There is a flower that Bees prefer —
And Butterflies — desire —
To gain the Purple Democrat
The Humming Bird — aspire —
And Whatsoever Insect pass —
A Honey bear away
Proportioned to his several dearth
And her — capacity —
Her face be rounder than the Moon
And ruddier than the Gown
Of Orchis in the Pasture —
Or Rhododendron — worn —
She doth not wait for June —
Before the World be Green —
Her sturdy little Countenance
Against the Wind — be seen —
Contending with the Grass —
Near Kinsman to Herself —
For Privilege of Sod and Sun —
Sweet Litigants for Life —
And when the Hills be full —
And newer fashions blow —
Doth not retract a single spice
For pang of jealousy —
Her Public — be the Noon —
Her Providence — the Sun —
Her Progress — by the Bee — proclaimed —
In sovereign — Swerveless Tune —
The Bravest — of the Host —
Surrendering — the last —
Nor even of Defeat — aware —
When cancelled by the Frost —
Fr642 (1863) J380
Judith Farr writes about this poem in her wonderfully written and helpful book The Gardens of Emily Dickinson (pp 130-32). In her discussion she notes that the poem was given the title "Purple Clover" in the 1890 Poems of Emily Dickinson. Once the identity of the flower is determined, the poem becomes a delightful homage to this very useful plant.
But a Purple Democrat? More like a Red Communist, for the clover operates according to the slogan popularized by Karl Marx in 1875, "From each according to his ability, to each according to his needs." Whether Bee or Butterfly or Humming Bird, each gets the nectar it needs to the extent of 'her – capacity'. In the background, however, is a competitive battleground with clover and grass vying for light and soil. Will the grass choke the clover out? Will clover strangle the grass? Dickinson anthropomorphises both grass and clover as 'litigants for life' – but takes the sting away with the qualifier 'sweet'.
The poem is full of anthropomorphisms. The clover has a face, one redder than orchids or rhododendrons. Hers is a 'sturdy little Countenance' that ventures out before frailer flowers that wait for June's longer and warmer days, ready to face the spring winds. And unlike fashion-minded fine ladies, the clover doesn't mind at all that more glamorous flowers fill the hills with their colorful beauty. No, she plays to a higher audience – Noon. She takes all she needs from the sun and measures her worth by the chorus of attendant bees.
Dickinson also genders the flower and the pollinator. As in poems past, it is the flower that is female, the visiting birds, bees, and hummingbirds who are male. They come for the sweet 'Honey' and bear it away. It is a lighter poem than the one where the bee, fainting with hunger or desire, finally reaches his flower and "Round her chamber hums – / Counts his nectars – / Enters – and is lost in Balms"
(Fr205). And yet, the tableau is the same. Then there is the sassy "The Flower must not blame the Bee" (Fr235) where Dickinson counsels the Flower on how to say 'no'.
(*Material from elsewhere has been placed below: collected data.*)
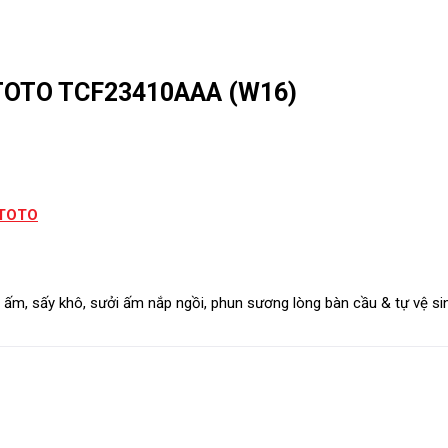
2 TOTO TCF23410AAA (W16)
 TOTO
m, sấy khô, sưởi ấm nắp ngồi, phun sương lòng bàn cầu & tự vệ sin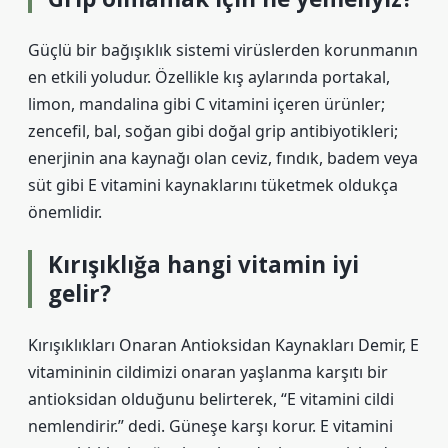
Güçlü bir bağışıklık sistemi virüslerden korunmanın
en etkili yoludur. Özellikle kış aylarında portakal,
limon, mandalina gibi C vitamini içeren ürünler;
zencefil, bal, soğan gibi doğal grip antibiyotikleri;
enerjinin ana kaynağı olan ceviz, fındık, badem veya
süt gibi E vitamini kaynaklarını tüketmek oldukça
önemlidir.
Kırışıklığa hangi vitamin iyi
gelir?
Kırışıklıkları Onaran Antioksidan Kaynakları Demir, E
vitamininin cildimizi onaran yaşlanma karşıtı bir
antioksidan olduğunu belirterek, “E vitamini cildi
nemlendirir.” dedi. Güneşe karşı korur. E vitamini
The admirable clover is not only sturdy and modest, Dickinson claims, but the bravest of all the flowers. Not only the first to bloom, she is the last to surrender. In fact, when she is at last undone by the frosts of fall, she does not acknowledge it as 'Defeat' – instead, we are left to assume she retires for a quiet winter slumber before once more awakening by the kiss of spring.
As a gardener, I appreciate this charming plant. It not only attracts pollinators and adds interest to a grassy meadow (or lawn), but it helps all the plants around it by the small nodules on its roots where nitrogen is accumulated. When the roots die, the nitrogen is released into the soil for other plants to use. It is a lovely, living fertilizer.
The poem itself is as delightful as clover. Its meter is fairly regular, but with enough variety to keep it from being sing-song. The quatrains are either alternate iambic tetrameter with iambic trimeter or, in the later quatrains, iambic trimeter with the third line in iambic tetrameter. The second and fourth lines of each quatrain rhyme, but while some rhymes are 'perfect', most are slant. Thus while we have 'desire' paired with 'aspire' and 'Green' with 'seen', we have the more interesting slant rhymes of 'glow' with 'jealousy' and 'last' with 'Frost'. The effect is that the poem trips lightly off the tongue but is not cloying.
Dickinson also makes use of alliteration: in the first stanza, for example, she gives us her frequently employed trinity of Bees, Butterflies, and Birds; in the penultimate stanza we have 'Public', 'Providence', and 'Progress' and 'proclaimed'.
All in all a most satisfying Dickinson nature poem!